A novel hybrid improved hunger games search optimizer with extreme learning machine for predicting shrinkage of SLS parts

Abstract

The material constriction is one of the important factors that influence the forming accuracy of selective laser sintering (SLS). Currently, in order to reduce the shrinkage and improve the quality of products, the optimal combination of machining process parameters is mainly determined by numerous experiments. This often takes valuable time and costs a lot, but the results are mediocre. With the development of intelligent optimization algorithms, they are applied in various disciplines for solving complex problems.
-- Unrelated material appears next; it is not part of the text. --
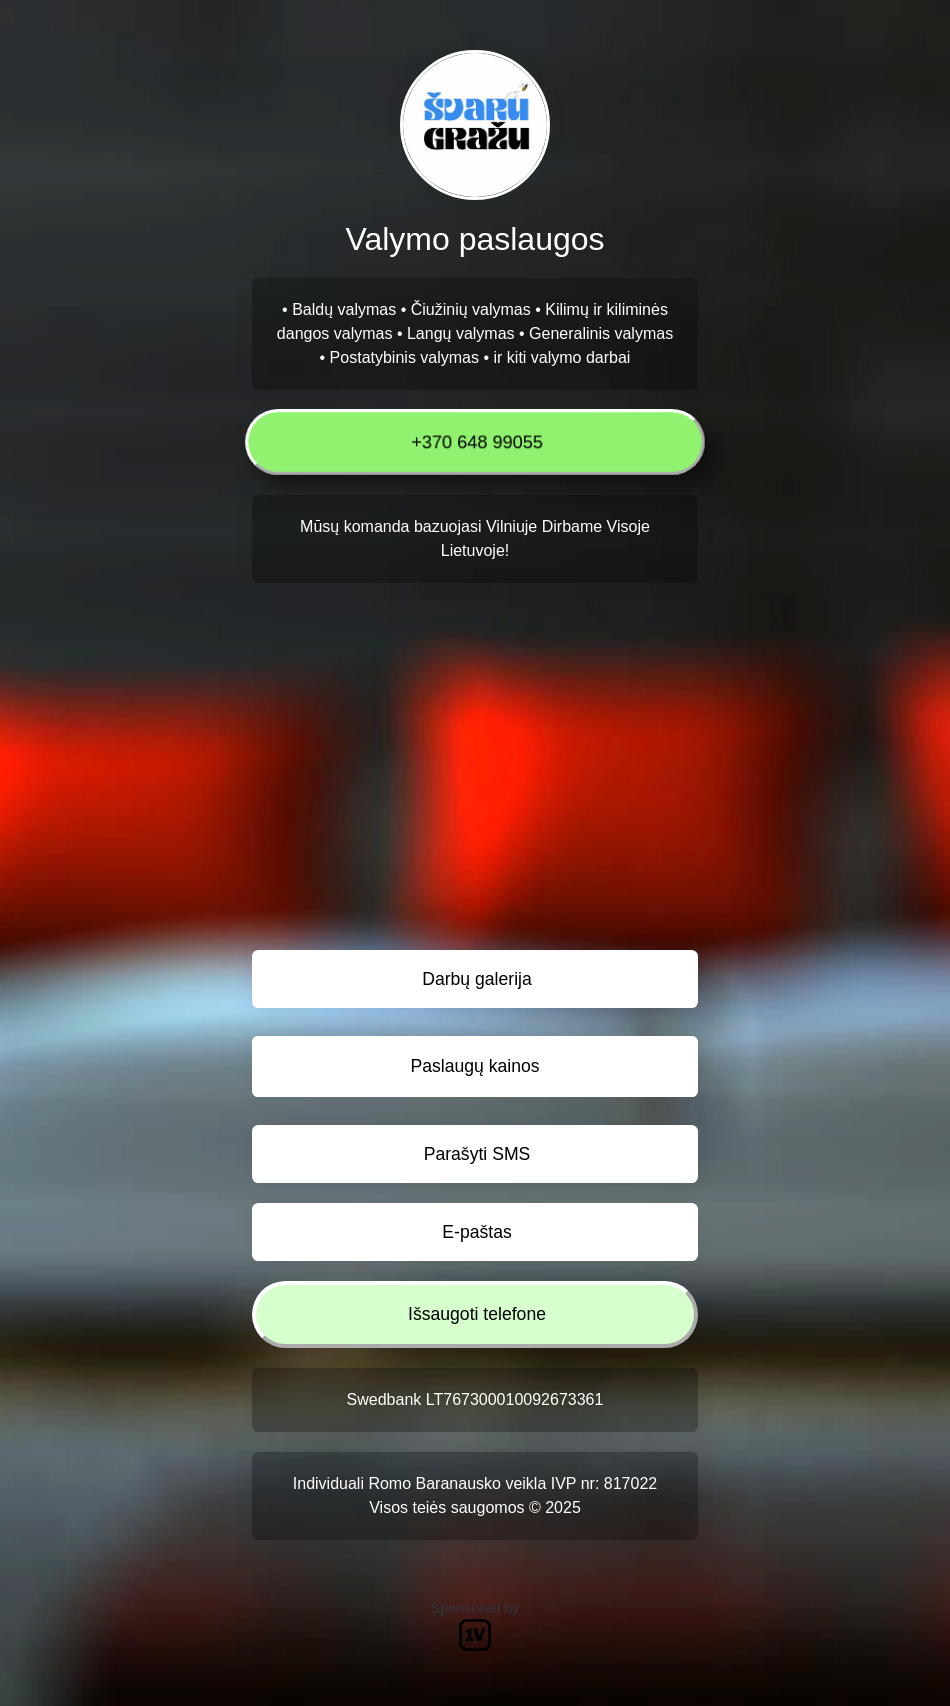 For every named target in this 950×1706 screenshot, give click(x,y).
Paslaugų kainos (474, 1066)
Hence, for reducing the shrinkage of parts and overcoming the limitation in the optimization of the process parameters, this paper proposes a novel hybrid improved Hunger Games Search algorithm (HGS) with extreme learning machine (ELM) model for predicting the shrinkage of parts. Firstly, the orthogonal experiments were conducted based on the five key process parameters, the obtained parts datasets were divided into the training set and test set. Secondly, the Cube mapping and refracted opposition-based learning strategies are adopted to increase the convergence speed and solution accuracy of HGS. In addition, the regression prediction model was constructed with the improved HGS(IHGS) and ELM, and this model is trained using the training set. Finally, the test set is used to evaluate the trained model and find the optimal combination of process parameters with the lowest shrinkage of parts. The experimental results suggest that the IHGS-ELM model proposed in this study has high forecasting precision, with the R2 and RMSE are only 0.9124 and 0.2433, respectively. This model can guide the laser sintering process of polyether sulfone (PES) powder.